*** Block opens ***

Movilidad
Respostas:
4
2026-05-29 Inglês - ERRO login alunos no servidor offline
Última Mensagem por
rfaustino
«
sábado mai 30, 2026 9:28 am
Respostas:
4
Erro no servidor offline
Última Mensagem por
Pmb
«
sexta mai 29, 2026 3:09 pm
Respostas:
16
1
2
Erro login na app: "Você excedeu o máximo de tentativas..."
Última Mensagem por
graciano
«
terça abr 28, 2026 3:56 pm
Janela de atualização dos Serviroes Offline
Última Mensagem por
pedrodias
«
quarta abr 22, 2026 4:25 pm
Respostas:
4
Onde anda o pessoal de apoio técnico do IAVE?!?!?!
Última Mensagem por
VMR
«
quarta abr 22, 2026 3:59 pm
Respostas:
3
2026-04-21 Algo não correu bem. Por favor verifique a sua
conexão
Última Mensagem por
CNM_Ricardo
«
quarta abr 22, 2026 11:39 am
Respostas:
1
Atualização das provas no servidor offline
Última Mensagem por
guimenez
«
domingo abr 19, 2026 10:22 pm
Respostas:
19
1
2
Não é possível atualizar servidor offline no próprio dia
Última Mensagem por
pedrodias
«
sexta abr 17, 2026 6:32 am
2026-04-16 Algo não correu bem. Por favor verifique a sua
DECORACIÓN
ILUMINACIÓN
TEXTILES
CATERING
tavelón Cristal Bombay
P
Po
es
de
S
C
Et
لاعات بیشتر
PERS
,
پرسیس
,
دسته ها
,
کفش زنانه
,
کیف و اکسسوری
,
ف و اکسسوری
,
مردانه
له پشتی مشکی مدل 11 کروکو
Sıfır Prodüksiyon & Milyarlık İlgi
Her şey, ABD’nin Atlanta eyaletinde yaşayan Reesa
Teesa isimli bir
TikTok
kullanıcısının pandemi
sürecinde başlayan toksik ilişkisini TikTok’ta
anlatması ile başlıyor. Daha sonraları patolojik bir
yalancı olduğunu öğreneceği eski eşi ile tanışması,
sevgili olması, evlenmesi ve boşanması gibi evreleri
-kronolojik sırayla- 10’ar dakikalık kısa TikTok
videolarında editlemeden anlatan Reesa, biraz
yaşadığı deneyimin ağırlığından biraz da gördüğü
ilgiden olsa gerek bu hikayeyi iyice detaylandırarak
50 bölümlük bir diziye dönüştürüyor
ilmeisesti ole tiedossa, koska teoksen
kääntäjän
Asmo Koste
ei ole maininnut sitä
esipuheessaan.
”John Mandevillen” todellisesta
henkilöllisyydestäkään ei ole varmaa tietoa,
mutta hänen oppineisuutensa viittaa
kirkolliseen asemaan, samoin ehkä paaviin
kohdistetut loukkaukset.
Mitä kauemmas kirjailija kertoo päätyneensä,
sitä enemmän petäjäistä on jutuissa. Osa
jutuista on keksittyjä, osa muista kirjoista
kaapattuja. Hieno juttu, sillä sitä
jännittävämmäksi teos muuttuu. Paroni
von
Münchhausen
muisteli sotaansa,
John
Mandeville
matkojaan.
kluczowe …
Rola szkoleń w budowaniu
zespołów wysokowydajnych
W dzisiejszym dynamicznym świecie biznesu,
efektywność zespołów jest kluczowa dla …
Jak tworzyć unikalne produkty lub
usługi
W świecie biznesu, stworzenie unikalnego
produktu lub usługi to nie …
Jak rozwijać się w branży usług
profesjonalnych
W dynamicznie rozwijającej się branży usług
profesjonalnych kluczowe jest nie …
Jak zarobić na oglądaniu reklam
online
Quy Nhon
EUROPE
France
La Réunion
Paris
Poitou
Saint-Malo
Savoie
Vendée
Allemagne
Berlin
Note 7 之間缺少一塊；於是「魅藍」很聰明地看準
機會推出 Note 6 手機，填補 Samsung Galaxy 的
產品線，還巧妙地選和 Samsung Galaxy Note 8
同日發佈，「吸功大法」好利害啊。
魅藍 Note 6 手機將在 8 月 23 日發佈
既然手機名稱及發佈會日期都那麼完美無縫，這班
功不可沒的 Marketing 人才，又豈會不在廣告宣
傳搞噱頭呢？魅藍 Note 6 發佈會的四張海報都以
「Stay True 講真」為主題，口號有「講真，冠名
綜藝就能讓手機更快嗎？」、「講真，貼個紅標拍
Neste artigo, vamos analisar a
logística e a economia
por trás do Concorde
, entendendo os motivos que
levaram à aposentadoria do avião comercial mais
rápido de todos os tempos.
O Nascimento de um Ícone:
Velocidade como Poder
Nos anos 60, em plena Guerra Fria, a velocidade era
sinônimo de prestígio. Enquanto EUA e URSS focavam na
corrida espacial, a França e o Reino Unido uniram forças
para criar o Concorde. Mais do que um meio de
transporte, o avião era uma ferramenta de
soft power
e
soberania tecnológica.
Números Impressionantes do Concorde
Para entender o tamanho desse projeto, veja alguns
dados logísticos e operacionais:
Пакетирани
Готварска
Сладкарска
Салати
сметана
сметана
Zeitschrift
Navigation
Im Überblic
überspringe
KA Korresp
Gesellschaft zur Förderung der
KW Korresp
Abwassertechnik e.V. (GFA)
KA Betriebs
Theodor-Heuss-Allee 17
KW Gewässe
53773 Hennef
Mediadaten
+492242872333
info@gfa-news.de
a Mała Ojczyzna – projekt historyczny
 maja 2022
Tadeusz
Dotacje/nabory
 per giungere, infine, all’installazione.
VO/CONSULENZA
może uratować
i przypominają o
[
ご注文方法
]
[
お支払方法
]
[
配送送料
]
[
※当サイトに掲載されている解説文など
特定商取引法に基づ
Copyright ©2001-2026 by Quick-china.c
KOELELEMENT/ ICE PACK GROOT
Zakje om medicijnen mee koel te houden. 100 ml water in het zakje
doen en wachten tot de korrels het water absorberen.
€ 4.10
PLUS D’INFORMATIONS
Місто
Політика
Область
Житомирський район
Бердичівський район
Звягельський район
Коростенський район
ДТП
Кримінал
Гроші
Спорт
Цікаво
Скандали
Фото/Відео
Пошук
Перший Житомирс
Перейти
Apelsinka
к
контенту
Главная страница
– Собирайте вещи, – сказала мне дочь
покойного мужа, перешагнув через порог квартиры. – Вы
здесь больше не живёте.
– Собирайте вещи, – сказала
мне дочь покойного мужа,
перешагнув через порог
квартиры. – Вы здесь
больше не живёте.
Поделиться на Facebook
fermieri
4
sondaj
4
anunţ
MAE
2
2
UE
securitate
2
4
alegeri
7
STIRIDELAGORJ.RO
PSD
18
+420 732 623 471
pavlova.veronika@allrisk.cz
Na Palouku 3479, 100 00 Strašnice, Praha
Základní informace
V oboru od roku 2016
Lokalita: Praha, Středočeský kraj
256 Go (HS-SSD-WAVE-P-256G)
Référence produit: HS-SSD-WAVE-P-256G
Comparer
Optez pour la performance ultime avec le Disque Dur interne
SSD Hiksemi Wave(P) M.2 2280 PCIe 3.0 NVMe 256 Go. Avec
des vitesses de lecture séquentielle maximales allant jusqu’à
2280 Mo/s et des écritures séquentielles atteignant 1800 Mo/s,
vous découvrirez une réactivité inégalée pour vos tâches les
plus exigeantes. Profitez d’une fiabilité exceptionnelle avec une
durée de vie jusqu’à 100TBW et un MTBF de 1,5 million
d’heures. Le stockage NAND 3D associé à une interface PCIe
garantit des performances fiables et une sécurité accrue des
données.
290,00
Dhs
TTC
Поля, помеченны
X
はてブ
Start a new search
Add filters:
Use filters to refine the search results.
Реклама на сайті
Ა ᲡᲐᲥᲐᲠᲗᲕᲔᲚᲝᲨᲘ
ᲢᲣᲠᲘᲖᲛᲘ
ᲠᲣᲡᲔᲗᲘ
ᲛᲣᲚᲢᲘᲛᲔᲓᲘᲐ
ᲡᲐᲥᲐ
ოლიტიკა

*** Block closes ***

What you have to do – Copy all lines from the material that hold "servidor".

Exercise result –
2026-05-29 Inglês - ERRO login alunos no servidor offline
Erro no servidor offline
Atualização das provas no servidor offline
Não é possível atualizar servidor offline no próprio dia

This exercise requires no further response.